##### Excerpted data

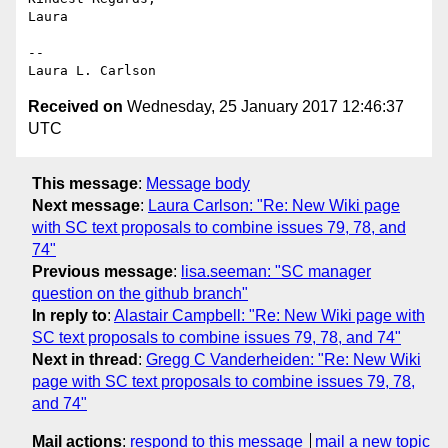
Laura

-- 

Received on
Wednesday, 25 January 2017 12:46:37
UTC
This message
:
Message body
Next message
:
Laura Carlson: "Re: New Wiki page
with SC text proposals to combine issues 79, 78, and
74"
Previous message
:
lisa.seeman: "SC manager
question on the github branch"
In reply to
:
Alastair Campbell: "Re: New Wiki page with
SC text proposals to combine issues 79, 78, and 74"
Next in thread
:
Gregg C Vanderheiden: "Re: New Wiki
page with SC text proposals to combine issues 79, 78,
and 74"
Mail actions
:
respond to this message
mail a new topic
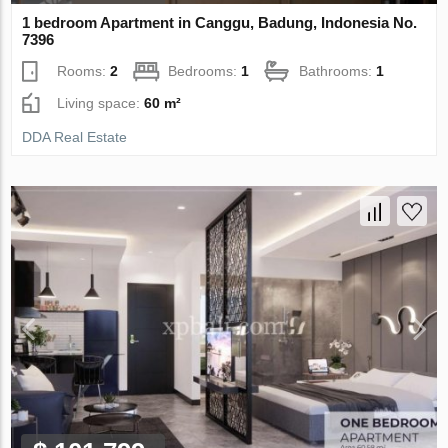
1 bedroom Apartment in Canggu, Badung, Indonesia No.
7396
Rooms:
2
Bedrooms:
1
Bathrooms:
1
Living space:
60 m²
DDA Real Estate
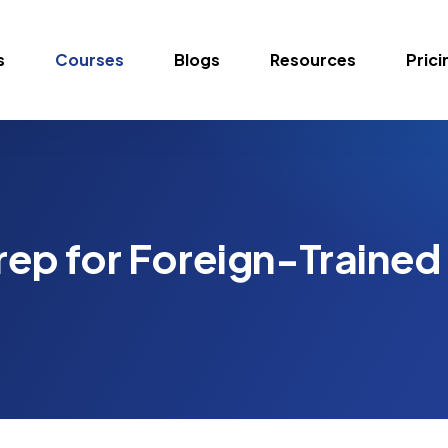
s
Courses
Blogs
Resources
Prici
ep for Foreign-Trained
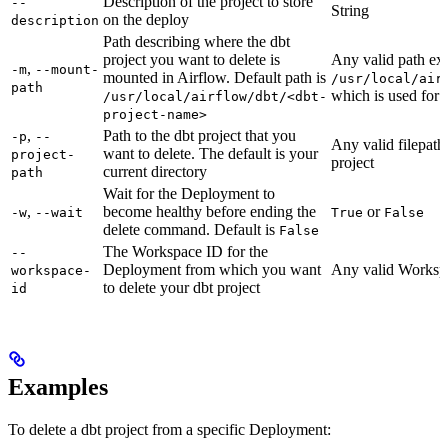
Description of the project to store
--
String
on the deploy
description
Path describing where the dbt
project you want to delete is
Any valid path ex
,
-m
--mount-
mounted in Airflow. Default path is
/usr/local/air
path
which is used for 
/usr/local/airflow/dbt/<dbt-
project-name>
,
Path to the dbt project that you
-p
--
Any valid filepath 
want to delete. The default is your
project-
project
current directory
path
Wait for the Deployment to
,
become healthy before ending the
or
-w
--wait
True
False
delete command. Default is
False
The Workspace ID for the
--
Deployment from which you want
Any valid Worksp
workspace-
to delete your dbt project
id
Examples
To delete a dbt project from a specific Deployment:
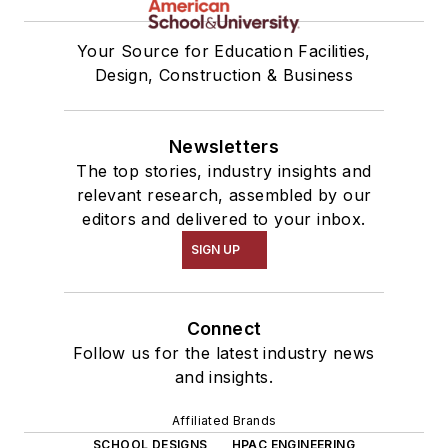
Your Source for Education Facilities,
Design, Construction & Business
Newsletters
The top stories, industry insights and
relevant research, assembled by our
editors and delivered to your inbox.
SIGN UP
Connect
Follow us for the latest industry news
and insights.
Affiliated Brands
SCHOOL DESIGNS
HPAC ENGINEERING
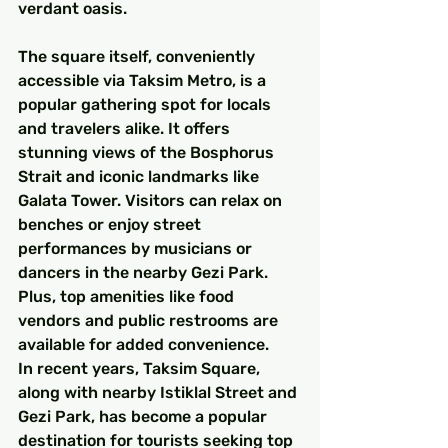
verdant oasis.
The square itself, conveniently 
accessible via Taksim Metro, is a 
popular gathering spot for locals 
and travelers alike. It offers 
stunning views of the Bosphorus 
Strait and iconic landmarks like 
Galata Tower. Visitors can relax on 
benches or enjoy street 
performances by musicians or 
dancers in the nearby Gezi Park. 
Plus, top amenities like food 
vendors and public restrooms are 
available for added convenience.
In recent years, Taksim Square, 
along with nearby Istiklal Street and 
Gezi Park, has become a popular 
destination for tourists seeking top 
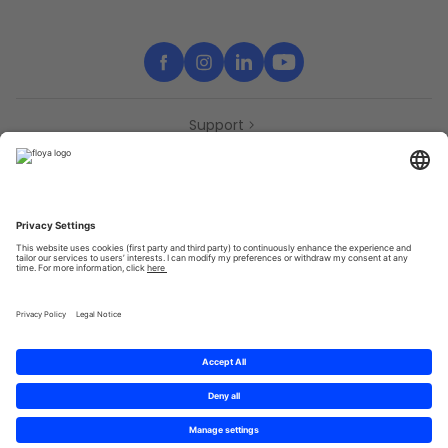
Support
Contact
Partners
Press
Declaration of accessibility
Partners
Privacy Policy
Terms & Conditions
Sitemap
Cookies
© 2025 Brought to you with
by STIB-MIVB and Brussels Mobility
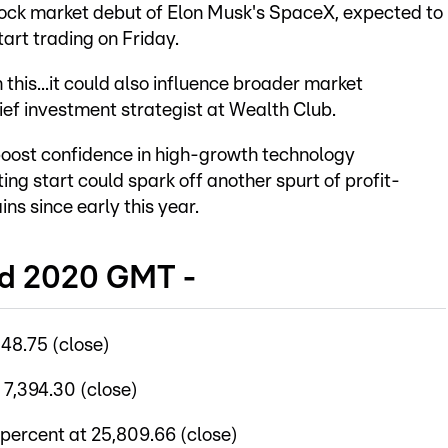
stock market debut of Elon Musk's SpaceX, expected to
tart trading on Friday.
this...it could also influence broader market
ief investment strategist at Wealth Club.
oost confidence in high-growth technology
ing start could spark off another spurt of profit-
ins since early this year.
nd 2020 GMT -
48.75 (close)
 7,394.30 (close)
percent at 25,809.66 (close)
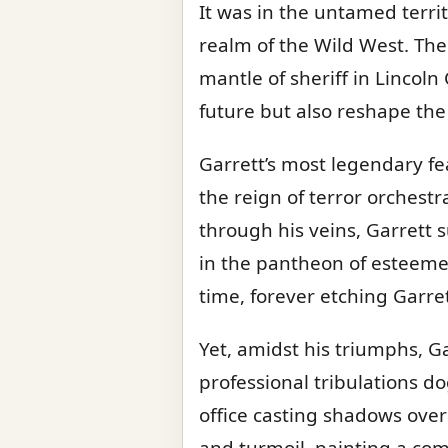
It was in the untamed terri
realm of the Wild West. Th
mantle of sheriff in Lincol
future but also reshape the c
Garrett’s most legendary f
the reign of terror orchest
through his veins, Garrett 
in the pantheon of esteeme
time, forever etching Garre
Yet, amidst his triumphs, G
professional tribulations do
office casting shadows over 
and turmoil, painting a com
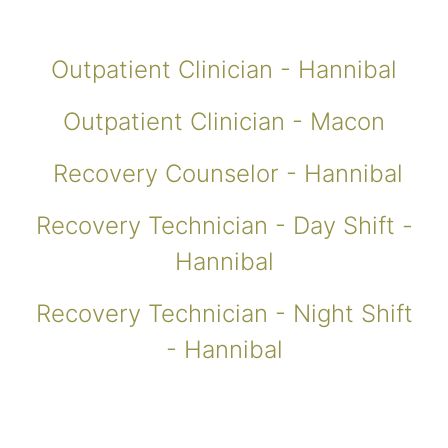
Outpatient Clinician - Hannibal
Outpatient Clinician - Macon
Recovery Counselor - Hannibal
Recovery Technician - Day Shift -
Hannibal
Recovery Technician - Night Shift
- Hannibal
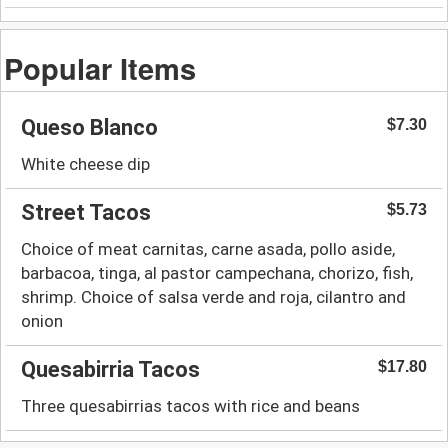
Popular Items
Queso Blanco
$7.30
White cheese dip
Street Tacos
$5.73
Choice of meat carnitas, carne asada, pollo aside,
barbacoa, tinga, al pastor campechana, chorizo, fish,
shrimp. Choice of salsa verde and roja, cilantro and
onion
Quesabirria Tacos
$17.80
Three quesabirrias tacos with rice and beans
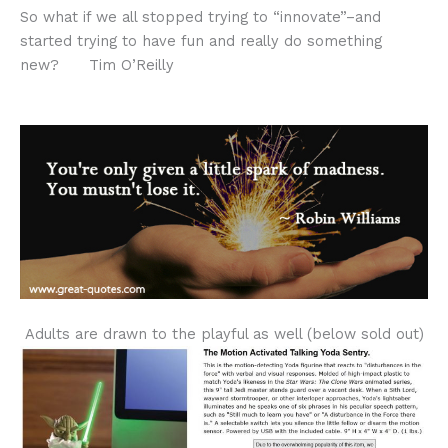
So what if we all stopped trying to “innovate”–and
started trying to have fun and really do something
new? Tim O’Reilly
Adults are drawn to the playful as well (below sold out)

##########

▸ Instructions to follow
If a line in the data above contains "issues", return that line.

▸ Output of the exercise
with SC text proposals to combine issues 79, 78, and
SC text proposals to combine issues 79, 78, and 74"
page with SC text proposals to combine issues 79, 78,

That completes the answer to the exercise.